Gauging Health-protective Polyphenol Bioavailability Using the Hawai'ian Ohelo Berry

Wednesday, September 20, 2017: 5:00 PM
King's 2 (Hilton Waikoloa Village)
Mary Ann Lila, Director, Plants for Human Health Institute, Plants for Human Health Institute, North Carolina State University, Kannapolis, NC
When it comes to capturing health-protective benefits from functional foods or superfruits, the concentration of bioactive phytochemicals in the plant or food is not nearly as important as the bioavailability of those phytochemical in the human body.

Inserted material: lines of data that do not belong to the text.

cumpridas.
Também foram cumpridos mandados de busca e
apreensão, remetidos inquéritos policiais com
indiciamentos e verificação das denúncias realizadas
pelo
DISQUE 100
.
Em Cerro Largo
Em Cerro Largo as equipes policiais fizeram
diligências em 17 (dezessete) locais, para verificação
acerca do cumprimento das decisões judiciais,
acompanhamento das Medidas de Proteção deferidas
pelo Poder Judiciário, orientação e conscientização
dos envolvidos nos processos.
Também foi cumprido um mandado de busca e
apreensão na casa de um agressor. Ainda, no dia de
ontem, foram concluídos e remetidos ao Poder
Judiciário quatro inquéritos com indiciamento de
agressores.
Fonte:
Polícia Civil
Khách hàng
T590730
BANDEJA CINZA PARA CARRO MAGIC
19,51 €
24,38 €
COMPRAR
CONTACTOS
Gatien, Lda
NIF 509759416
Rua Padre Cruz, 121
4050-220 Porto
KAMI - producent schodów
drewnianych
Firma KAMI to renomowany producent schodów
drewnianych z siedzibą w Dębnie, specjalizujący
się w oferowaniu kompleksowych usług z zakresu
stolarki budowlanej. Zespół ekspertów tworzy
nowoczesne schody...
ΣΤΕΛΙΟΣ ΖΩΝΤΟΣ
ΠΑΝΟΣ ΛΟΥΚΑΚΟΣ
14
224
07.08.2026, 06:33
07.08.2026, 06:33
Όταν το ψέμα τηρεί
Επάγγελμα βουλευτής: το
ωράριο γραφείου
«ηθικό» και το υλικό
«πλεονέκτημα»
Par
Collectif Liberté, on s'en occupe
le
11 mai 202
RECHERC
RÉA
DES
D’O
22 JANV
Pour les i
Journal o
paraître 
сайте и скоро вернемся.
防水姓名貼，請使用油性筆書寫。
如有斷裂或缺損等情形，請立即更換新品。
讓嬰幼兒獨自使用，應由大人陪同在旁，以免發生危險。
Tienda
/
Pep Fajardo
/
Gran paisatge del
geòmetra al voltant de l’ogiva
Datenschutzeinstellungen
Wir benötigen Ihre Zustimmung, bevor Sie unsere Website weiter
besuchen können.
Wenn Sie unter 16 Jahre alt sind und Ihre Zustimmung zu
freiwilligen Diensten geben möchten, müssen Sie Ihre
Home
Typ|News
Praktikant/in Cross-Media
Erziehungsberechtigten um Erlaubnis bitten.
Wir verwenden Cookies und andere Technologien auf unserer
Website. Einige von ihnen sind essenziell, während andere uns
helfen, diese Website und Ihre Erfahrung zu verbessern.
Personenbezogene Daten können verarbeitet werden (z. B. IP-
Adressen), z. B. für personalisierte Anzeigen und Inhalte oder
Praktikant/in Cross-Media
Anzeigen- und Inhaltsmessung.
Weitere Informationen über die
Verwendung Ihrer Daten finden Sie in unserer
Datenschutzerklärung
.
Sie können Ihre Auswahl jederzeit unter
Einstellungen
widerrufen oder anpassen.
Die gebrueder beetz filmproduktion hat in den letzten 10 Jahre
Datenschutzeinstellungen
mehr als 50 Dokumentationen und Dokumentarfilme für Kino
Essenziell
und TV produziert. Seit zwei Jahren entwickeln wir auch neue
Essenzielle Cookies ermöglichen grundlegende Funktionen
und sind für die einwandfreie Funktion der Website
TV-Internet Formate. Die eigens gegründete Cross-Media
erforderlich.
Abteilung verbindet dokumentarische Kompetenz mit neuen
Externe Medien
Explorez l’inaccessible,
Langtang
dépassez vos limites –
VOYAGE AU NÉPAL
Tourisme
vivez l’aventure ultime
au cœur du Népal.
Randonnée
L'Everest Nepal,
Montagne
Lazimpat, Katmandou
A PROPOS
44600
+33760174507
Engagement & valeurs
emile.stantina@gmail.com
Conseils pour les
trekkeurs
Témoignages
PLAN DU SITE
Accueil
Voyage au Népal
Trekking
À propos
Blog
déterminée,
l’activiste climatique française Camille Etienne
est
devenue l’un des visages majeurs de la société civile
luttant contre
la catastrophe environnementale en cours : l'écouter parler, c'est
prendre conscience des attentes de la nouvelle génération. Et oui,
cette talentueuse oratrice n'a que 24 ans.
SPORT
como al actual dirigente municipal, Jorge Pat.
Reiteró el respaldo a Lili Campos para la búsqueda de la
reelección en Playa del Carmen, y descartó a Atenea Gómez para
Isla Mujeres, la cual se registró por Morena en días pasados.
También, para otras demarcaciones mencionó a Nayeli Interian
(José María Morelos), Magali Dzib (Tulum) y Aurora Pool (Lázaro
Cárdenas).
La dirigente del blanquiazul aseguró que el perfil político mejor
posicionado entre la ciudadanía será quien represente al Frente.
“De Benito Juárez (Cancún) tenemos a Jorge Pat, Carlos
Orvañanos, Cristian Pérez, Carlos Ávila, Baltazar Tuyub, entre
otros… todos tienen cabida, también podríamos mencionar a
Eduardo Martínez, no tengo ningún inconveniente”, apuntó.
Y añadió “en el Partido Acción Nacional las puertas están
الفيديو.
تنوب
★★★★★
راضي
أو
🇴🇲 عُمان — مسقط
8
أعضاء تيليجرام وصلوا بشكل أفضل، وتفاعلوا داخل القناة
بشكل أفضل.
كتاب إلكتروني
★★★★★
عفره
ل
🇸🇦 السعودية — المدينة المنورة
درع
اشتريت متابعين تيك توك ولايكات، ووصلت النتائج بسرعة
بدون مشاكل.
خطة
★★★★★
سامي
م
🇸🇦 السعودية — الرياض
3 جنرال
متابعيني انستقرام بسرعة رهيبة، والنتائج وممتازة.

There’s an enormous gap between recommended levels of fruits and vegetables for human health and the actual amounts that consumers purchase and eat, so, finding approaches that deliver more phytoactive compounds in every serving is essential. Using the blueberry and its wild relatives as a model for investigation, we have adapted novel strategies to determine absorption and bioavailability of polyphenolic phytochemicals in humans after ingestion. Vaccinium reticulatum (ohelo), a wild relative of cranberry and blueberry that is abundant at higher altitudes around volcanic regions of Hawai’i Volcanoes National Park, has provided an excellent model for investigating the metabolic fate, stability, absorption and bioavailability of anthocyanins, proanthocyanidins, and other polyphenolic compounds in Vaccinium fruits that are well known for their cardioprotective, neuroprotective, and anti-diabetic properties. A model of the human gastrointestinal tract (TIM-1) that mimicked the biological environment from the point of swallowing and ingestion through the duodenum, jejunum, and ileum (but not the colon) was used to monitor the stability and bioaccessibility of anthocyanins wild berryfruit. TIM-1 revealed that most anthocyanins were bioaccessible between the second and third hours after intake, and that delivery of the bioactives in a protein matrix protected their stability. Alternatively, biolabeled anthocyanins and other flavonoids generated in vitro from berry and grape cell cultures were administered to in vivo (rodent) models, allowing measurement and tracking of the absorption and transport of berry constituents and clearance through the urinary tract and colon. This strategy permitted us to track deposition of radiolabeled flavonoid metabolites into brain tissues. Finally, semi/untargeted metabolite profiling in human fluids (blood, urine, and feces) by LC-MS methods has provided our team with highly detailed information on metabolic signatures after consumption of wild berries. Each of these transformative strategies provide unprecedented markers of intake/exposure to active phytochemicals, and suggest methods for high throughput phenotyping to select fruits with exceptional bioavailability in humans.